▸ **Records shown**
·····

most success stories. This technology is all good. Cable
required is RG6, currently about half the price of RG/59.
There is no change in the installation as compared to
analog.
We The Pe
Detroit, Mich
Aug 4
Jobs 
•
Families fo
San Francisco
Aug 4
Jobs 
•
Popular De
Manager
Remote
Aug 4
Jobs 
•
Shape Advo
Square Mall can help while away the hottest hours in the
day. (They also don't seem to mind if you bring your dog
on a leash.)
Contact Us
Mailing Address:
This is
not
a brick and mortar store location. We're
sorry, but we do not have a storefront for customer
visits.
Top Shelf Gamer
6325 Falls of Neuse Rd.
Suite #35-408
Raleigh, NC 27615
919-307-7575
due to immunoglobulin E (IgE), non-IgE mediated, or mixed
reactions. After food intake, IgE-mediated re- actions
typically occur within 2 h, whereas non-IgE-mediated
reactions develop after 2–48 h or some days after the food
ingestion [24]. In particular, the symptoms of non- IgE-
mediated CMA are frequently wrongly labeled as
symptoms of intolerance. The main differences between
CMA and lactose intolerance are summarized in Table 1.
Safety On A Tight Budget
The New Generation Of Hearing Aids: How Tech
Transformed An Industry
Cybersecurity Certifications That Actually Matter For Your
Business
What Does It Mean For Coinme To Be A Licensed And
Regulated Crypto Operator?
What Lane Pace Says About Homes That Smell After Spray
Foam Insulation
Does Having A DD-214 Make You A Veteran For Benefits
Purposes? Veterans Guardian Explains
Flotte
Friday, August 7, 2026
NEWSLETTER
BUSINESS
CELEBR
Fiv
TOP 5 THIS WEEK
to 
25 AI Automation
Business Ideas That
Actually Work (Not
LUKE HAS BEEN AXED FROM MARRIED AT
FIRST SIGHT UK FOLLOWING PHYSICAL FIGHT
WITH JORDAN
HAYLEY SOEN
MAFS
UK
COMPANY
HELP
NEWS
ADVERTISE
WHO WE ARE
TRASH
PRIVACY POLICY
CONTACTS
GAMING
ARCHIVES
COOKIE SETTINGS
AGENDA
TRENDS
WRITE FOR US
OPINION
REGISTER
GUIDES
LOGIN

·····

▸ **What is required**
Type out the records again exactly, line for line.

▸ **Output**
most success stories. This technology is all good. Cable
required is RG6, currently about half the price of RG/59.
There is no change in the installation as compared to
analog.
We The Pe
Detroit, Mich
Aug 4
Jobs 
•
Families fo
San Francisco
Aug 4
Jobs 
•
Popular De
Manager
Remote
Aug 4
Jobs 
•
Shape Advo
Square Mall can help while away the hottest hours in the
day. (They also don't seem to mind if you bring your dog
on a leash.)
Contact Us
Mailing Address:
This is
not
a brick and mortar store location. We're
sorry, but we do not have a storefront for customer
visits.
Top Shelf Gamer
6325 Falls of Neuse Rd.
Suite #35-408
Raleigh, NC 27615
919-307-7575
due to immunoglobulin E (IgE), non-IgE mediated, or mixed
reactions. After food intake, IgE-mediated re- actions
typically occur within 2 h, whereas non-IgE-mediated
reactions develop after 2–48 h or some days after the food
ingestion [24]. In particular, the symptoms of non- IgE-
mediated CMA are frequently wrongly labeled as
symptoms of intolerance. The main differences between
CMA and lactose intolerance are summarized in Table 1.
Safety On A Tight Budget
The New Generation Of Hearing Aids: How Tech
Transformed An Industry
Cybersecurity Certifications That Actually Matter For Your
Business
What Does It Mean For Coinme To Be A Licensed And
Regulated Crypto Operator?
What Lane Pace Says About Homes That Smell After Spray
Foam Insulation
Does Having A DD-214 Make You A Veteran For Benefits
Purposes? Veterans Guardian Explains
Flotte
Friday, August 7, 2026
NEWSLETTER
BUSINESS
CELEBR
Fiv
TOP 5 THIS WEEK
to 
25 AI Automation
Business Ideas That
Actually Work (Not
LUKE HAS BEEN AXED FROM MARRIED AT
FIRST SIGHT UK FOLLOWING PHYSICAL FIGHT
WITH JORDAN
HAYLEY SOEN
MAFS
UK
COMPANY
HELP
NEWS
ADVERTISE
WHO WE ARE
TRASH
PRIVACY POLICY
CONTACTS
GAMING
ARCHIVES
COOKIE SETTINGS
AGENDA
TRENDS
WRITE FOR US
OPINION
REGISTER
GUIDES
LOGIN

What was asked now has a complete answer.